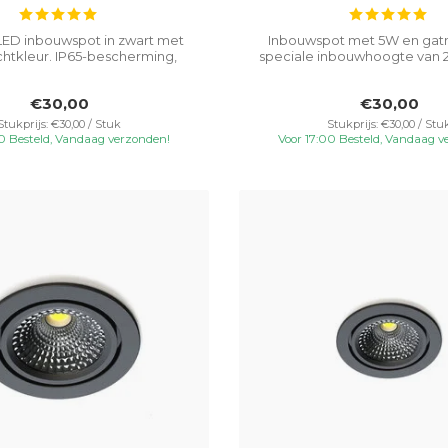
ED inbouwspot in zwart met
Inbouwspot met 5W en gat
chtkleur. IP65-bescherming,
speciale inbouwhoogte van 
kantelba...
veelzijdi...
€30,00
€30,00
Stukprijs: €30,00 / Stuk
Stukprijs: €30,00 / Stu
00 Besteld, Vandaag verzonden!
Voor 17:00 Besteld, Vandaag v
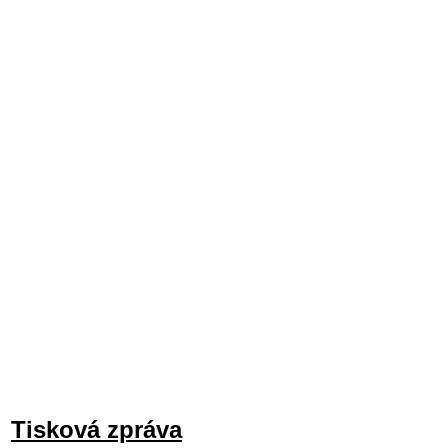
Tisková zpráva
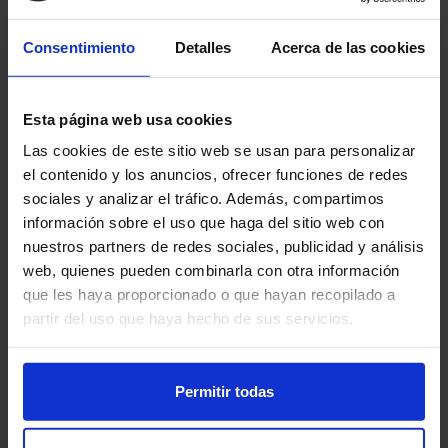
Consentimiento
Detalles
Acerca de las cookies
Esta página web usa cookies
Las cookies de este sitio web se usan para personalizar
el contenido y los anuncios, ofrecer funciones de redes
sociales y analizar el tráfico. Además, compartimos
información sobre el uso que haga del sitio web con
nuestros partners de redes sociales, publicidad y análisis
web, quienes pueden combinarla con otra información
MOTOROLA moto G15 4G
que les haya proporcionado o que hayan recopilado a
partir del uso que haya hecho de sus servicios.
128 GB
Con la Tarifa
Permitir todas
FIBRA 500Mb y MÓVIL 200GB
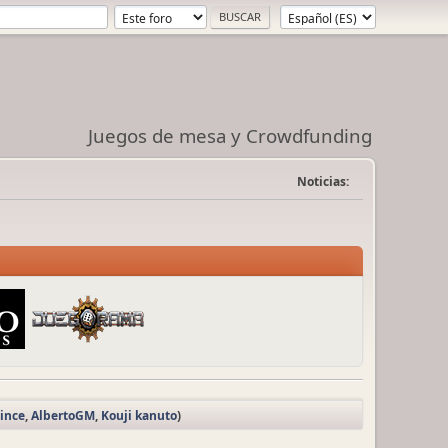
Juegos de mesa y Crowdfunding
Noticias:
ince
,
AlbertoGM
,
Kouji kanuto
)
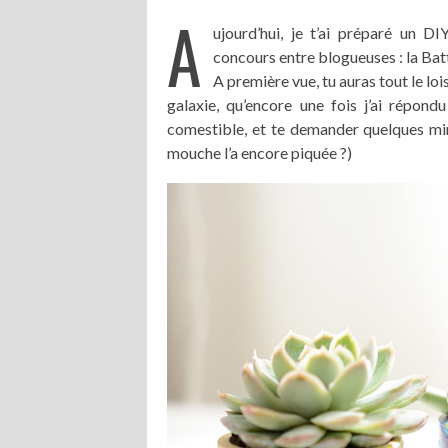
A
ujourd’hui, je t’ai préparé un DI
concours entre blogueuses : la Bat
A première vue, tu auras tout le loi
galaxie, qu’encore une fois j’ai répon
comestible, et te demander quelques min
mouche l’a encore piquée ?)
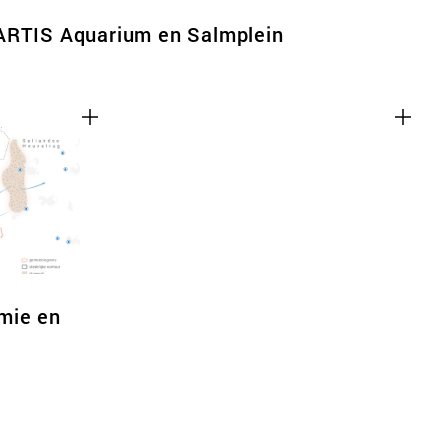
ARTIS Aquarium en Salmplein
mie en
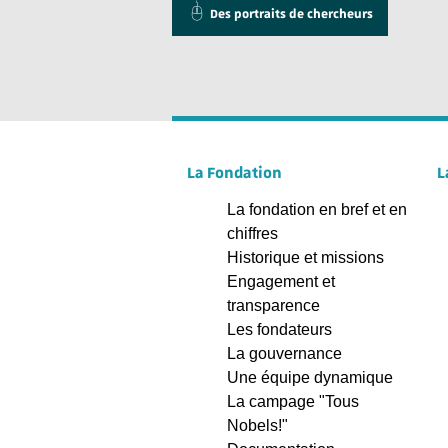
Des portraits de chercheurs
La Fondation
L
La fondation en bref et en
chiffres
Historique et missions
Engagement et
transparence
Les fondateurs
La gouvernance
Une équipe dynamique
La campage "Tous
Nobels!"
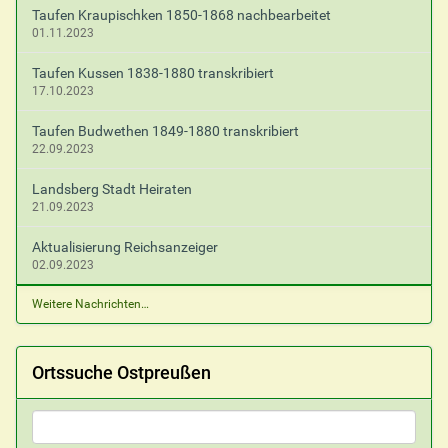
Taufen Kraupischken 1850-1868 nachbearbeitet
01.11.2023
Taufen Kussen 1838-1880 transkribiert
17.10.2023
Taufen Budwethen 1849-1880 transkribiert
22.09.2023
Landsberg Stadt Heiraten
21.09.2023
Aktualisierung Reichsanzeiger
02.09.2023
Weitere Nachrichten…
Ortssuche Ostpreußen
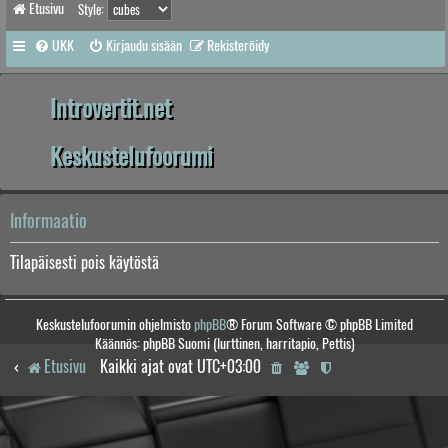
Etusivu
Style:
UKK
Kirjaudu sisään
Rekisteröidy
Introvertit.net
Keskustelufoorumi
Informaatio
Tilapäisesti pois käytöstä
Keskustelufoorumin ohjelmisto
phpBB
® Forum Software © phpBB Limited
Käännös: phpBB Suomi (lurttinen, harritapio, Pettis)
Etusivu
Kaikki ajat ovat
UTC+03:00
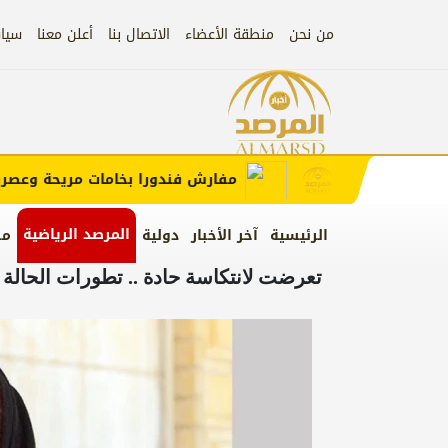
من نحن
منطقة الأعضاء
الاتصال بنا
أعلن معنا
سيا
إعلان
 الإعلان)
مفارش فندورا بخامات مريحة وعصرية م
المرصد الرياضية
الرئيسية
آخر الأخبار
دولية
من
تعرضت لانتكاسة حادة .. تطورات الحالة ال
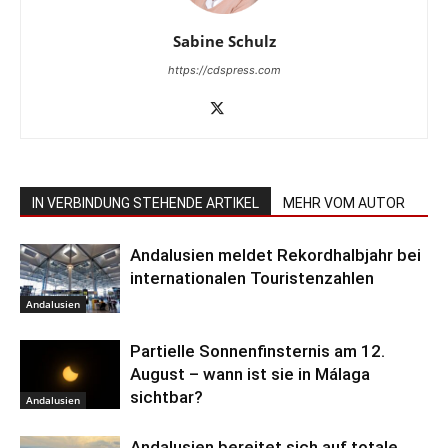
Sabine Schulz
https://cdspress.com
IN VERBINDUNG STEHENDE ARTIKEL
MEHR VOM AUTOR
Andalusien meldet Rekordhalbjahr bei
internationalen Touristenzahlen
Andalusien
Partielle Sonnenfinsternis am 12.
August – wann ist sie in Málaga
sichtbar?
Andalusien
Andalusien bereitet sich auf totale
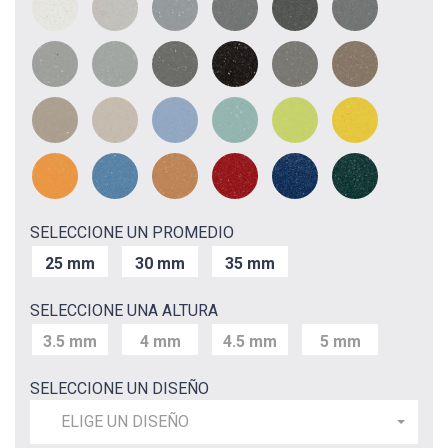
SELECCIONE UN PROMEDIO
25 mm
30 mm
35 mm
SELECCIONE UNA ALTURA
3.5 mm
4 mm
4.5 mm
5 mm
SELECCIONE UN DISEÑO
ELIGE UN DISEÑO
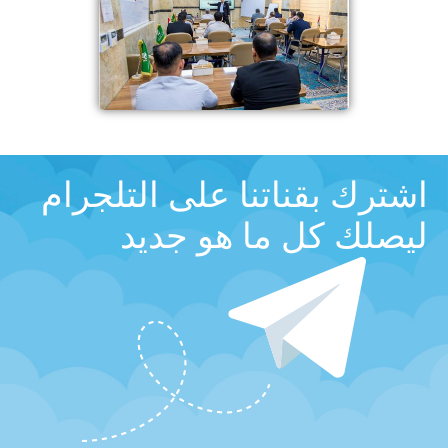
اشترك بقناتنا على التلجرام
ليصلك كل ما هو جديد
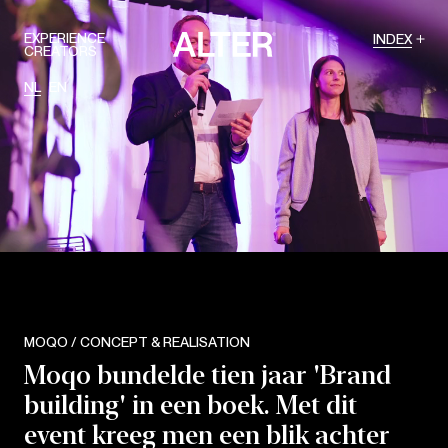
EXPERIENCE
INDEX
CREATORS
NL
EN
MOQO / CONCEPT & REALISATION
Moqo bundelde tien jaar 'Brand
building' in een boek. Met dit
event kreeg men een blik achter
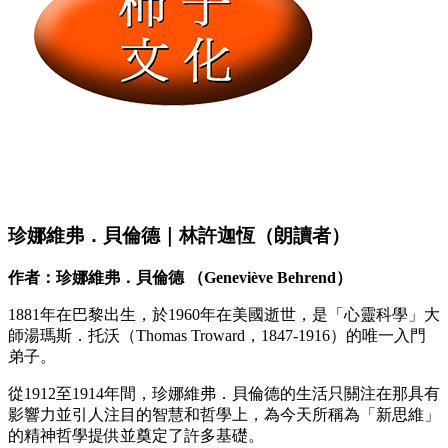
珍娜維弗．貝倫德｜林許迦恆（朗讀者）
作者：珍娜維弗．貝倫德 （Geneviève Behrend）
1881年在巴黎出生，於1960年在美國逝世，是「心靈科學」大
師湯瑪斯．托沃（Thomas Troward，1847-1916）的唯一入門
弟子。
從1912至1914年間，珍娜維弗．貝倫德的生活只關注在那具有
影響力並引人注目的智慧和哲學上，為今天所稱為「新思維」
的精神哲學提供並奠定了許多基礎。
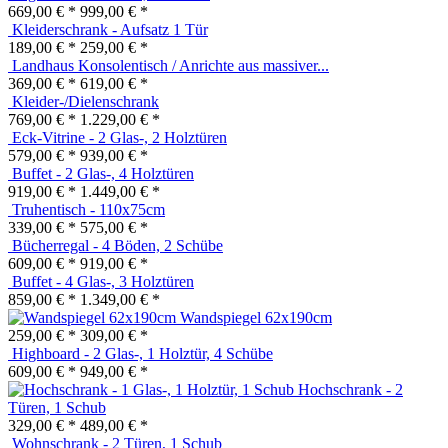
669,00 € *
999,00 € *
Kleiderschrank - Aufsatz 1 Tür
189,00 € *
259,00 € *
Landhaus Konsolentisch / Anrichte aus massiver...
369,00 € *
619,00 € *
Kleider-/Dielenschrank
769,00 € *
1.229,00 € *
Eck-Vitrine - 2 Glas-, 2 Holztüren
579,00 € *
939,00 € *
Buffet - 2 Glas-, 4 Holztüren
919,00 € *
1.449,00 € *
Truhentisch - 110x75cm
339,00 € *
575,00 € *
Bücherregal - 4 Böden, 2 Schübe
609,00 € *
919,00 € *
Buffet - 4 Glas-, 3 Holztüren
859,00 € *
1.349,00 € *
Wandspiegel 62x190cm
259,00 € *
309,00 € *
Highboard - 2 Glas-, 1 Holztür, 4 Schübe
609,00 € *
949,00 € *
Hochschrank - 2
Türen, 1 Schub
329,00 € *
489,00 € *
Wohnschrank - 2 Türen, 1 Schub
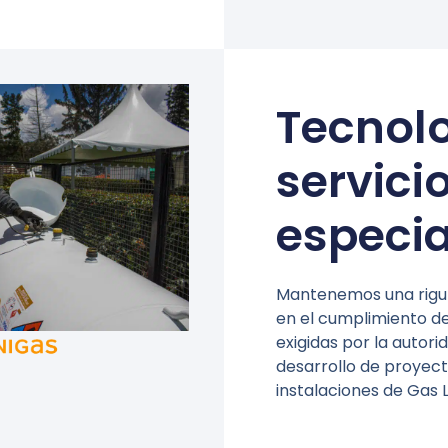
Tecnolo
servici
especia
Mantenemos una rigur
en el cumplimiento d
exigidas por la autori
desarrollo de proyec
instalaciones de Gas 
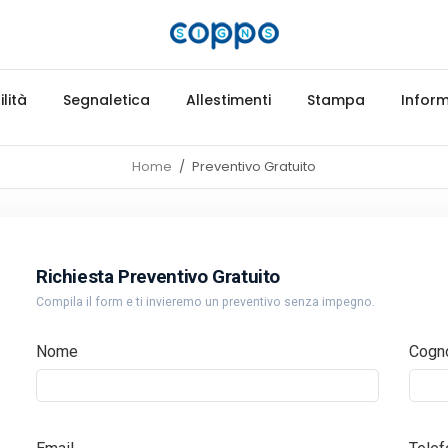
lità
Segnaletica
Allestimenti
Stampa
Inform
Home
Preventivo Gratuito
Richiesta Preventivo Gratuito
Compila il form e ti invieremo un preventivo senza impegno.
Nome
Cogn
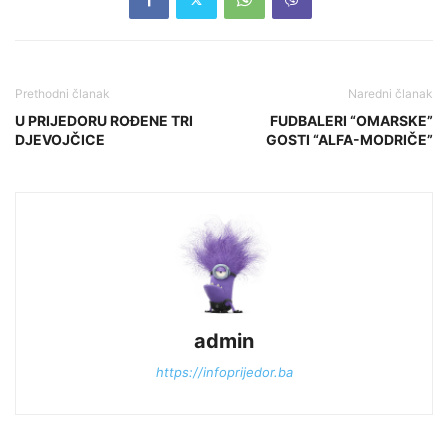
Prethodni članak
Naredni članak
U PRIJEDORU ROĐENE TRI
FUDBALERI “OMARSKE”
DJEVOJČICE
GOSTI “ALFA-MODRIČE”
admin
https://infoprijedor.ba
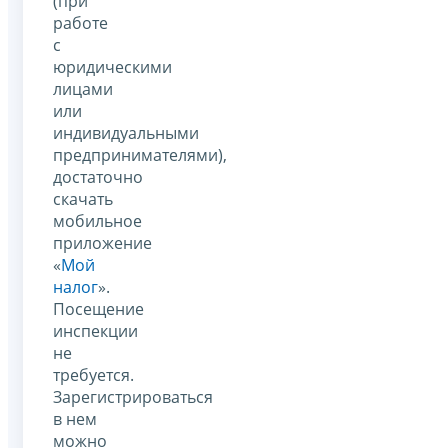
(при
работе
с
юридическими
лицами
или
индивидуальными
предпринимателями),
достаточно
скачать
мобильное
приложение
«
Мой
налог
».
Посещение
инспекции
не
требуется.
Зарегистрироваться
в нем
можно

§ WORK TO BE COMPLETED:
Repeat the data exactly in full, omitting its pictures.

§ OUTPUT FOR THIS TASK:
ED inbouwspot in zwart met
Inbouwspot met 5W en gat
chtkleur. IP65-bescherming,
speciale inbouwhoogte van 
kantelba...
veelzijdi...
€30,00
€30,00
Stukprijs: €30,00 / Stuk
Stukprijs: €30,00 / Stu
00 Besteld, Vandaag verzonden!
Voor 17:00 Besteld, Vandaag v
Tisková zpráva
Consentimiento
Detalles
Acerca de las cookies
Esta página web usa cookies
Las cookies de este sitio web se usan para personalizar
el contenido y los anuncios, ofrecer funciones de redes
sociales y analizar el tráfico. Además, compartimos
información sobre el uso que haga del sitio web con
nuestros partners de redes sociales, publicidad y análisis
web, quienes pueden combinarla con otra información
MOTOROLA moto G15 4G
que les haya proporcionado o que hayan recopilado a
partir del uso que haya hecho de sus servicios.
128 GB
Con la Tarifa
Permitir todas
FIBRA 500Mb y MÓVIL 200GB
Juegos de mesa y Crowdfunding
Noticias:
ince
,
AlbertoGM
,
Kouji kanuto
)
A
ujourd’hui, je t’ai préparé un DI
concours entre blogueuses : la Bat
A première vue, tu auras tout le loi
galaxie, qu’encore une fois j’ai répon
comestible, et te demander quelques min
mouche l’a encore piquée ?)
ARTIS Aquarium en Salmplein
mie en
Des portraits de chercheurs
La Fondation
L
La fondation en bref et en
chiffres
Historique et missions
Engagement et
transparence
Les fondateurs
La gouvernance
Une équipe dynamique
La campage "Tous
Nobels!"
Taufen Kraupischken 1850-1868 nachbearbeitet
01.11.2023
Taufen Kussen 1838-1880 transkribiert
17.10.2023
Taufen Budwethen 1849-1880 transkribiert
22.09.2023
Landsberg Stadt Heiraten
21.09.2023
Aktualisierung Reichsanzeiger
02.09.2023
Weitere Nachrichten…
Ortssuche Ostpreußen
Etusivu
Style:
UKK
Kirjaudu sisään
Rekisteröidy
Introvertit.net
Keskustelufoorumi
Informaatio
Tilapäisesti pois käytöstä
Keskustelufoorumin ohjelmisto
phpBB
® Forum Software © phpBB Limited
Käännös: phpBB Suomi (lurttinen, harritapio, Pettis)
Etusivu
Kaikki ajat ovat
UTC+03:00
من نحن
منطقة الأعضاء
الاتصال بنا
أعلن معنا
سيا
إعلان
 الإعلان)
مفارش فندورا بخامات مريحة وعصرية م
المرصد الرياضية
الرئيسية
آخر الأخبار
دولية
من
تعرضت لانتكاسة حادة .. تطورات الحالة ال
Sabine Schulz
https://cdspress.com
IN VERBINDUNG STEHENDE ARTIKEL
MEHR VOM AUTOR
Andalusien meldet Rekordhalbjahr bei
internationalen Touristenzahlen
Andalusien
Partielle Sonnenfinsternis am 12.
August – wann ist sie in Málaga
sichtbar?
Andalusien
Andalusien bereitet sich auf totale
SELECCIONE UN PROMEDIO
25 mm
30 mm
35 mm
SELECCIONE UNA ALTURA
3.5 mm
4 mm
4.5 mm
5 mm
SELECCIONE UN DISEÑO
ELIGE UN DISEÑO
اشترك بقناتنا على التلجرام
ليصلك كل ما هو جديد
EXPERIENCE
INDEX
CREATORS
NL
EN
MOQO / CONCEPT & REALISATION
Moqo bundelde tien jaar 'Brand
building' in een boek. Met dit
event kreeg men een blik achter
珍娜維弗．貝倫德｜林許迦恆（朗讀者）
作者：珍娜維弗．貝倫德 （Geneviève Behrend）
1881年在巴黎出生，於1960年在美國逝世，是「心靈科學」大
師湯瑪斯．托沃（Thomas Troward，1847-1916）的唯一入門
弟子。
從1912至1914年間，珍娜維弗．貝倫德的生活只關注在那具有
影響力並引人注目的智慧和哲學上，為今天所稱為「新思維」
的精神哲學提供並奠定了許多基礎。
669,00 € *
999,00 € *
Kleiderschrank - Aufsatz 1 Tür
189,00 € *
259,00 € *
Landhaus Konsolentisch / Anrichte aus massiver...
369,00 € *
619,00 € *
Kleider-/Dielenschrank
769,00 € *
1.229,00 € *
Eck-Vitrine - 2 Glas-, 2 Holztüren
579,00 € *
939,00 € *
Buffet - 2 Glas-, 4 Holztüren
919,00 € *
1.449,00 € *
Truhentisch - 110x75cm
339,00 € *
575,00 € *
Bücherregal - 4 Böden, 2 Schübe
609,00 € *
919,00 € *
Buffet - 4 Glas-, 3 Holztüren
859,00 € *
1.349,00 € *
Wandspiegel 62x190cm
259,00 € *
309,00 € *
Highboard - 2 Glas-, 1 Holztür, 4 Schübe
609,00 € *
949,00 € *
Hochschrank - 2
Türen, 1 Schub
329,00 € *
489,00 € *
Wohnschrank - 2 Türen, 1 Schub
Tecnolo
servici
especia
Mantenemos una rigur
en el cumplimiento d
exigidas por la autori
desarrollo de proyec
instalaciones de Gas 
lità
Segnaletica
Allestimenti
Stampa
Inform
Home
Preventivo Gratuito
Richiesta Preventivo Gratuito
Compila il form e ti invieremo un preventivo senza impegno.
Nome
Cogn
Prethodni članak
Naredni članak
U PRIJEDORU ROĐENE TRI
FUDBALERI “OMARSKE”
DJEVOJČICE
GOSTI “ALFA-MODRIČE”
admin
https://infoprijedor.ba
(при
работе
с
юридическими
лицами
или
индивидуальными
предпринимателями),
достаточно
скачать
мобильное
приложение
«
Мой
налог
».
Посещение
инспекции
не
требуется.
Зарегистрироваться
в нем
можно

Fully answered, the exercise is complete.